Possibili segnali di un apporto insufficiente
Un apporto insufficiente di magnesio può essere associato, soprattutto in caso di carenza significativa, a manifestazioni come:
- crampi o spasmi muscolari;
- stanchezza e debolezza;
- irritabilità;
- alterazioni della funzione neuromuscolare;
- perdita di appetito.
È importante ricordare che questi sintomi possono avere molte cause diverse e non indicano necessariamente una carenza di magnesio.
Le migliori fonti alimentari di magnesio
Il magnesio può essere assunto attraverso una dieta varia ed equilibrata. Tra le principali fonti alimentari troviamo:
- verdure a foglia verde: spinaci, cavolo nero e altre verdure verdi;
- frutta secca: mandorle, anacardi e altre noci;
- semi: in particolare semi di zucca;
- cereali integrali;
- legumi;
- avocado;
- cioccolato fondente.
Quanto magnesio assumere?
Il fabbisogno quotidiano varia in base a età, sesso e condizioni individuali. Per gli adulti, il fabbisogno alimentare è generalmente nell'ordine di 300–400 mg al giorno, ma non significa necessariamente che sia necessario assumere questa quantità sotto forma di integratore.
Quando possibile, è preferibile ottenere il magnesio attraverso una dieta equilibrata.
Se si utilizza un integratore
- rispettare la dose indicata sull'etichetta o consigliata dal professionista sanitario;
- non eccedere con le dosi, perché quantità elevate di magnesio provenienti dagli integratori possono provocare disturbi gastrointestinali, come diarrea;
- assumere l'integratore secondo le indicazioni specifiche del prodotto;
- consultare il medico o il farmacista in caso di patologie, gravidanza o assunzione di farmaci.
In sintesi
Il magnesio è un minerale essenziale coinvolto in numerosi processi dell'organismo.
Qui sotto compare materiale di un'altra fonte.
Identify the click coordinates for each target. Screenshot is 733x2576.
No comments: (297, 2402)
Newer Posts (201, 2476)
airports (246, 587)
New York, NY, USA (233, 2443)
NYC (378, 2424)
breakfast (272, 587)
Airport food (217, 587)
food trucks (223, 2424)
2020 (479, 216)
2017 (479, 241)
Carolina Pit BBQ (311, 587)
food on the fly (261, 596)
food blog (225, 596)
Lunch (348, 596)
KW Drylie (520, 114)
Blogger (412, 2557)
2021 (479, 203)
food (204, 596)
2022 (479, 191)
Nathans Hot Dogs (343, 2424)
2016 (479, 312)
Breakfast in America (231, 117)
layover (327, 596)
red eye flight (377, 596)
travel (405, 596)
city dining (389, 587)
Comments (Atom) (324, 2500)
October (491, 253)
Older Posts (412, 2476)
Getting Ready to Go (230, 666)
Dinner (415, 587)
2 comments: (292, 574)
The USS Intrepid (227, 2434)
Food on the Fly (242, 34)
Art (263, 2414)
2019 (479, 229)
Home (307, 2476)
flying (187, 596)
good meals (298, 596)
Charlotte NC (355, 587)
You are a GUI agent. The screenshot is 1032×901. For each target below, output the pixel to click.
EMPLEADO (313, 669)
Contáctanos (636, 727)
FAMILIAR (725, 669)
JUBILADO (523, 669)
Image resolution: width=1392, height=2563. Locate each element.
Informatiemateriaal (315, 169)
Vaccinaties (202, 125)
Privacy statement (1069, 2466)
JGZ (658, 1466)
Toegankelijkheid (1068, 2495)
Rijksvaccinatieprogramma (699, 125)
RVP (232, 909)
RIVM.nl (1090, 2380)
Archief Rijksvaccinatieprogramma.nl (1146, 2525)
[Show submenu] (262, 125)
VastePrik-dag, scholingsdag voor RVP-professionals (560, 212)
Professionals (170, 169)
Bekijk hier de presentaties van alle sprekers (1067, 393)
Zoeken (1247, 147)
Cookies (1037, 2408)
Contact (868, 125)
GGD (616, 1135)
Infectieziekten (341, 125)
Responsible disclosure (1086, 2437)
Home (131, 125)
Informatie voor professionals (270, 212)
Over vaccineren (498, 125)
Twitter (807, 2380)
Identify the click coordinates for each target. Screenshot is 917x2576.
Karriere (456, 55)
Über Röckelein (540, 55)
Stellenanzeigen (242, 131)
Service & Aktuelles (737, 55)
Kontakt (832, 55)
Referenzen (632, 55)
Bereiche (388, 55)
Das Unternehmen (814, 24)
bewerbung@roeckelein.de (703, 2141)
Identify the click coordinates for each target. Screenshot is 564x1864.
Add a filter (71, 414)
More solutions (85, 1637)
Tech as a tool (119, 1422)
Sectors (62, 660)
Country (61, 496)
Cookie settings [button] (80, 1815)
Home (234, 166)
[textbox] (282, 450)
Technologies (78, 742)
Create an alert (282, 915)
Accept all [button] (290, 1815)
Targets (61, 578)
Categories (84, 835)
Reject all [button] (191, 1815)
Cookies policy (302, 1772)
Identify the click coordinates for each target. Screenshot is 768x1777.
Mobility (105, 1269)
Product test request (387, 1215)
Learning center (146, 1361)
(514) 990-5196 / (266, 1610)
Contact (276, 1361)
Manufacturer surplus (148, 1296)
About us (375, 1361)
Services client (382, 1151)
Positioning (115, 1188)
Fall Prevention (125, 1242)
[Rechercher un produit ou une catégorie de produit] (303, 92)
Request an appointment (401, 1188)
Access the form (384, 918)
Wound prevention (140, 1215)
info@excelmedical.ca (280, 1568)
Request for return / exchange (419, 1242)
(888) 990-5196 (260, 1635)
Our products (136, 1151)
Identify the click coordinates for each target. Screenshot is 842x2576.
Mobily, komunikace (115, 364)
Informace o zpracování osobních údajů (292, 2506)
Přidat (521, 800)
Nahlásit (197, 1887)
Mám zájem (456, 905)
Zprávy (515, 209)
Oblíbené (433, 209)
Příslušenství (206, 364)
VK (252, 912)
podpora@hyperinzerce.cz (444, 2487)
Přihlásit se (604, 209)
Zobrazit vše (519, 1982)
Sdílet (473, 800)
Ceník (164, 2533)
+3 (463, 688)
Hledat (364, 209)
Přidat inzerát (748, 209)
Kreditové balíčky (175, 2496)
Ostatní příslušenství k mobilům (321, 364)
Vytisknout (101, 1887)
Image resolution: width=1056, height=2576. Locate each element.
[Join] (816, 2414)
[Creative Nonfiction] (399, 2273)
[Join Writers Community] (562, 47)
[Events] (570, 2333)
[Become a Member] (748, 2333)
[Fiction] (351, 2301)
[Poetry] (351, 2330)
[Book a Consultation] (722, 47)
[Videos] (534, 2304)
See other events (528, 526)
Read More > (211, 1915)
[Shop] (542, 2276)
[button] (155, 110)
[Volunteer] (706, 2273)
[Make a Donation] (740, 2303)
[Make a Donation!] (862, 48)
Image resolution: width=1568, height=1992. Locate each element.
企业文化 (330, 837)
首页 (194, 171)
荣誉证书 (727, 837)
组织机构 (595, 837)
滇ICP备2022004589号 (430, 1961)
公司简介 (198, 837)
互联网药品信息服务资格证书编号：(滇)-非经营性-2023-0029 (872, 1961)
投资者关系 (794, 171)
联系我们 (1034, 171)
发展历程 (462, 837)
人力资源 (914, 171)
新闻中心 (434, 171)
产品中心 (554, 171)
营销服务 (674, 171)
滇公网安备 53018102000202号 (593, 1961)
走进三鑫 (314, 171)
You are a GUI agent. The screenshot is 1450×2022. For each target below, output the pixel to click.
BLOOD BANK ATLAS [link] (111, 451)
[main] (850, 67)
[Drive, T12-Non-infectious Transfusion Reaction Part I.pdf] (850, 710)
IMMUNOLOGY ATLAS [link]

Un adeguato apporto contribuisce al normale funzionamento di muscoli, sistema nervoso, ossa, cuore e metabolismo energetico.
Una dieta varia e ricca di alimenti contenenti magnesio rappresenta generalmente il modo migliore per soddisfare il fabbisogno. Gli integratori possono essere utili in situazioni specifiche, ma è opportuno utilizzarli in modo appropriato e, quando necessario, con il consiglio di un professionista sanitario.